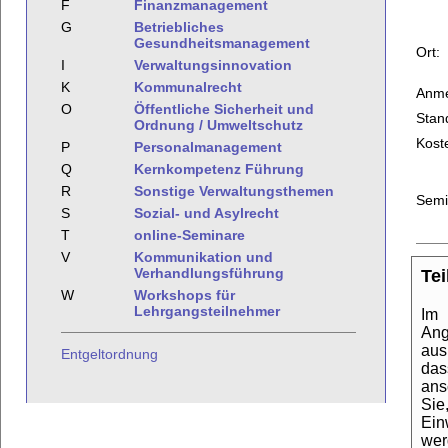
F
Finanzmanagement
G
Betriebliches
Gesundheitsmanagement
Ort:
I
Verwaltungsinnovation
K
Kommunalrecht
Anme
O
Öffentliche Sicherheit und
Stan
Ordnung / Umweltschutz
Kost
P
Personalmanagement
Q
Kernkompetenz Führung
R
Sonstige Verwaltungsthemen
Semi
S
Sozial- und Asylrecht
T
online-Seminare
V
Kommunikation und
Verhandlungsführung
Te
W
Workshops für
Lehrgangsteilnehmer
Im 
Ang
aus
Entgeltordnung
das
ans
Sie
Ein
wer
........
Starting at the line that contains "Kommunalrecht", copy each line through the last one in the records, exactly, and output nothing else.

— WRITTEN SOLUTION —
Kommunalrecht
Anme
O
Öffentliche Sicherheit und
Stan
Ordnung / Umweltschutz
Kost
P
Personalmanagement
Q
Kernkompetenz Führung
R
Sonstige Verwaltungsthemen
Semi
S
Sozial- und Asylrecht
T
online-Seminare
V
Kommunikation und
Verhandlungsführung
Te
W
Workshops für
Lehrgangsteilnehmer
Im 
Ang
aus
Entgeltordnung
das
ans
Sie
Ein
wer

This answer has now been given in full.